Dr. Patel shared data from the POLARIX trial, which compared polatuzumab plus R-CHP with R-CHOP in patients with diffuse large B-cell lymphoma (DLBCL). He also noted that chimeric antigen receptor (CAR) T-cell therapy has become a preferred option for early relapse in transplant-eligible patients.
The podcast then shifted gears into bispecific antibodies, which Dr. Patel described as antibodies that work by targeting a tumor antigen. The bispecific antibodies currently approved and available to use in lymphoma are CD3 and C20.
The conversation turned to glofitamab, which was highlighted in abstracts at the 65th American Society of Hematology Annual Meeting & Exposition.
“Glofitamab is approved under accelerated basis based on a phase II cohort of the original phase I trial of glofitamab,” Dr. Patel explained. “That specific expansion cohort looked at patients with relapsed or refractory diffuse large B-cell lymphoma that had two prior lines of therapy. The study design was to give the patients a fixed duration of glofitamab.”
The trial administered glofitamab in step-up dosing (small dose, medium dose, and then full dose), then every three weeks for up to 12 cycles. The complete response rate was 40%.
On the topic of the study’s design, Dr. Patel further discussed fixed-duration therapy.
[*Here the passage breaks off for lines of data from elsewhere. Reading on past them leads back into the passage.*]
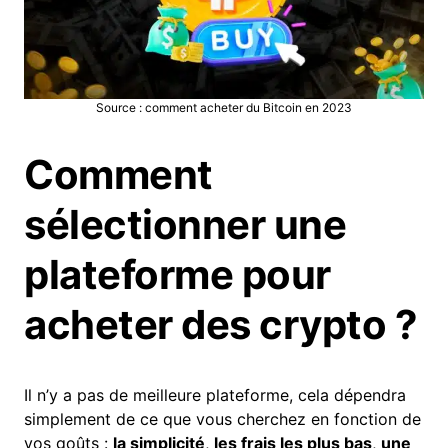
Source : comment acheter du Bitcoin en 2023
Comment
sélectionner une
plateforme pour
acheter des crypto ?
Il n’y a pas de meilleure plateforme, cela dépendra
simplement de ce que vous cherchez en fonction de
vos goûts :
la simplicité
,
les frais les plus bas
,
une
“It’s important in large cell lymphoma that we continue to develop fixed-duration treatment regimens and figure out how we can shorten the time frame to give these therapies,” he said.
“In my view, [glofitamab] is a very effective therapy for a subset of patients,” he continued. “What’s exciting about it is bispecific antibodies potentially can be combined with other therapies. The field is moving forward with looking at those combinations while we have this approval for single agent glofitamab in third-line DLBCL and beyond.”
Approximately one-third of the patients enrolled in the study had prior CAR-T cell therapy. Bispecific antibodies are the go-to therapy for patients who have had CAR T-cell therapy and have not achieved a cure, according to Dr. Patel.
“Having something that could cure patients after failing CAR-T is huge,” Chadi Nabhan, MD, MBA, FACP, the host of “The HemOnc Pulse” said.
The toxicity profile is similar to that of CAR-T, Dr. Patel noted, such as cytokine release syndrome (CRS) and neurologic toxicities. However, lower grade CRS is observed with bispecific antibodies due to step-up dosing.
Finally, Drs. Nabhan and Patel discussed how to sequence therapy.
“There are trials of bispecific antibodies in the second-line setting to try to augment what we get with chemotherapy-based approaches. I think the story is still being told, and it’s very likely if these trials are successful that we’ll see them potentially as early as frontline therapy,” Dr. Patel said.